Born in 1963 in Sarnia, Ont., Thomson grew up in nearby Corunna. A standout player for the Intercounty League’s Stratford Hillers in the early ’80s, Thomson was recruited by Dick Groch, later a famous New York Yankees scout, to play for St. Clair Community College. The young Canadian suited up there for one year before transferring to the University of Kansas.
In 1984, Thomson was part of the Canadian squad that competed in the 1984 Summer Olympics in Los Angeles when baseball was a demonstration sport. The following year, he was selected by the Detroit Tigers in the 32nd round of MLB draft.

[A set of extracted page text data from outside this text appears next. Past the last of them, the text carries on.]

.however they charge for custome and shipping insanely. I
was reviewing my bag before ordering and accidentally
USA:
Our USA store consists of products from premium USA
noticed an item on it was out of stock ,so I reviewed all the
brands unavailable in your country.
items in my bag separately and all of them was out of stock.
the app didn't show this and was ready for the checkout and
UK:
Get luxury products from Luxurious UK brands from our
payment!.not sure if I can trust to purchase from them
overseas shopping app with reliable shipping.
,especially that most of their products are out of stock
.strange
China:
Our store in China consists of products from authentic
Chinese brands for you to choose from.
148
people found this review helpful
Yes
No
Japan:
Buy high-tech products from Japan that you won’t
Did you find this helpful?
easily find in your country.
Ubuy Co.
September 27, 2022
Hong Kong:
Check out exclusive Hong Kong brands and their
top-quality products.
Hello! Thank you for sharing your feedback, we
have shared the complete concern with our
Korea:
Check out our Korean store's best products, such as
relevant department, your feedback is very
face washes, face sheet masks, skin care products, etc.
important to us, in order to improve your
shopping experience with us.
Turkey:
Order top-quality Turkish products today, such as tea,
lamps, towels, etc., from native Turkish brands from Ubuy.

The Canuck catcher/third baseman would advance as high as the class-A level before shifting his focus to coaching in 1988. He served as a minor league coach in the Tigers’ system for two seasons before joining the Yankees in 1990.
Over the next three decades, the hard-working Canadian evolved into one of the most respected coaches in the professional ranks. After serving in several capacities in the Bombers’ organization, including minor league coach, manager, field coordinator and director of player development, he joined the Yankees’ big league staff as a special assignment instructor in 2004.
Four years later, he was hired as Yankees bench coach and that season, he managed three games in Girardi’s absence. From 2009 to 2014, Thomson was the Yankees’ third base coach, and he played an important role on the Bombers’ 2009 World Series-winning club. He returned to the bench coach role in 2015 and worked in that capacity through 2017. Thomson had also organized spring training for the Yankees since 1998 and secured five World Series rings during his lengthy tenure with the franchise.
In December 2017, Thomson was hired by the Phillies to be their bench coach and he had served in that capacity ever since.
“It has been a frustrating season for us up until this point, as we feel that our club has not played up to its capabilities,” said Phillies president of baseball operations Dave Dombrowski in a statement. “While all of us share the responsibility for the shortcomings, I felt that a change was needed and that a new voice in the clubhouse would give us the best chance to turn things around. I believe we have a talented group that can get back on track, and I am confident that Rob, with his experience and familiarity with our club, is the right man to lead us going forward.”
Thomson was elected to the Canadian Baseball Hall of Fame in St. Marys, Ont., in 2019.